SEMARANG – Negara Kesatuan Republik Indonesia (NKRI) terdiri dari berbagai suku bangsa, agama, kepercayaan dan keyakinan. Meski begitu, perbedaan tersebut tidak menjadi penghalang untuk menjalin persaudaraan.
“Walaupun kita mungkin punya latar belakang berbeda suku dan agama, tetapi perbedaan itu ternyata tidak harus menjadi penghalang bagi kita semua untuk menjalin kebersamaan. Bahkan lebih dari itu menjalin persaudaraan,” kata Wakil Gubernur Jawa Tengah Drs H Heru Sudjatmoko MSi saat menghadiri Silaturrahim Antar Tokoh Masyarakat yang digelar oleh Forum Persaudaraan Bangsa Indonesia (FPBI) Jawa Tengah di Restoran D’Cost, Semarang, Rabu (8/7) sore.
Turut hadir dalam Acara yang mengambil tema ‘Meningkatkan Wawasan Kebangsaan dan Menciptakan Iklim Sejuk dan Kondusif di Jawa Tengah’, Kepala Kesbangpolinmas Jawa Tengah Drs Ahmad Rofii, Ketua FPBI Jawa Tengah Mardiono Basri dan anggota MUI Jawa Tengah Abu Hafsi.
Heru mengungkapkan pedoman hidup bertoleransi tercantum di dalam filosofi dan ideologi negara, yaitu Pancasila yang juga dijamin oleh konstitusi UUD 1945. Karenanya, masyarakat diminta untuk mengamalkan Pancasila terutama sila pertama ke dalam kehidupan nyata. Sebab, jika tidak,akan menjadi sebuah kerawanan nasional.
“Sekarang jumlah penduduk semakin besar, kalau tidak dipelihara semangat kebangsaan tentu akan menjadi kerawanan yang luar biasa,” ujarnya.
Heru pun meminta tokoh-tokoh masyarakat dapat membantu pemerintah untuk menyebarluaskan semangat kebangsaan kepada seluruh kalangan masyarakat. Mulai dari orang tua hingga generasi muda.

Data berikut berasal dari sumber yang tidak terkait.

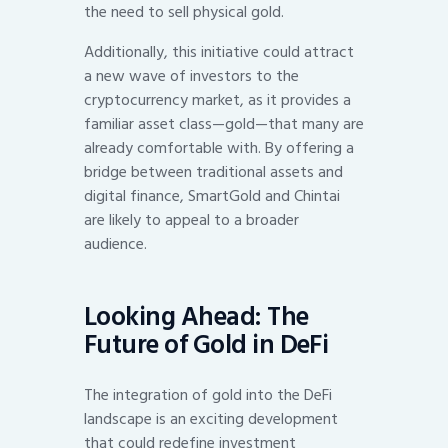
the need to sell physical gold.
Additionally, this initiative could attract
a new wave of investors to the
cryptocurrency market, as it provides a
familiar asset class—gold—that many are
already comfortable with. By offering a
bridge between traditional assets and
digital finance, SmartGold and Chintai
are likely to appeal to a broader
audience.
Looking Ahead: The
Future of Gold in DeFi
The integration of gold into the DeFi
landscape is an exciting development
that could redefine investment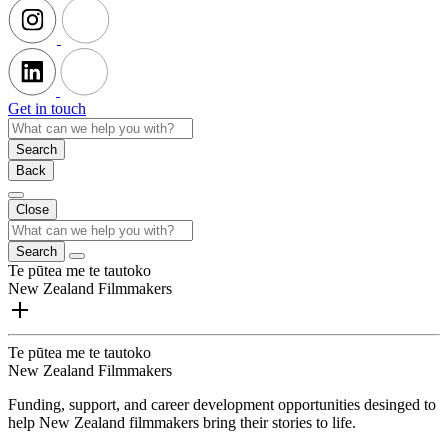
Get in touch
Search
Back
Close
Search
Te pūtea me te tautoko
New Zealand Filmmakers
Te pūtea me te tautoko
New Zealand Filmmakers
Funding, support, and career development opportunities desinged to
help New Zealand filmmakers bring their stories to life.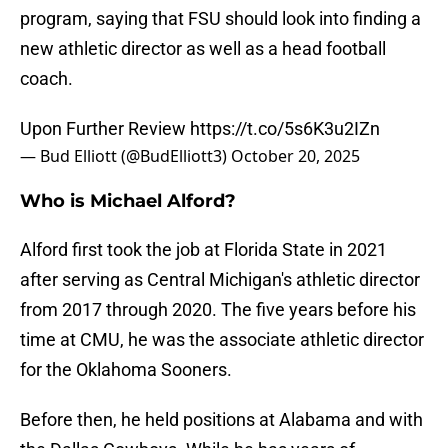
program, saying that FSU should look into finding a
new athletic director as well as a head football
coach.
Upon Further Review
https://t.co/5s6K3u2IZn
— Bud Elliott (@BudElliott3)
October 20, 2025
Who is Michael Alford?
Alford first took the job at Florida State in 2021
after serving as Central Michigan's athletic director
from 2017 through 2020. The five years before his
time at CMU, he was the associate athletic director
for the Oklahoma Sooners.
Before then, he held positions at Alabama and with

Ditambahkan, dengan mengamalkan tiga pedoman berbangsa dan bernegara, yaitu Pancasila, UUD 1945, dan Bhinneka Tunggal Ika akan memperkuat keberadaan NKRI di dunia internasional.
“Tiga itu (Pancasila, UUD 1945, Bhineka Tunggal Ika) akan memperkuat keberadaan NKRI, termasuk kebersamaan, kerukunan, kedamaian di Jawa Tengah,” tutur Heru.
Sementara itu, pada kesempatan yang sama anggota MUI Jawa Tengah Abu Hafsi mengatakan semangat kebangsaan tidak akan terwujud jika masyarakat tidak mengetahui definisi sebenarnya dari kata bangsa. Menurutnya dari kutipan pidato Bung Karno, yang mengikat rakyat Indonesia sebagai bangsa adalah rasa senasib dan sepenanggungan.
“Rasa senasib sepenanggungan untuk merdeka, memberikan sebuah negara yang merdeka itulah yang menjadi ikatan kita semua sebagai bangsa,” katanya.
Hafsi juga mengatakan agar rasa kebangsaan tetap kuat dan tidak rentan terhadap perpecahan perlu menjadikan ideologi Pancasila menjadi civil religion atau public etic bagi bangsa Indonesia.
“Kita harus menjadikan Pancasila civil religion atau public etic. Artinya Pancasila ini harus mempunyai kekuatan mengikat bagi seluruh penduduk Indonesia dengan berbagai latar belakang etnis dan rasnya,” pungkasnya.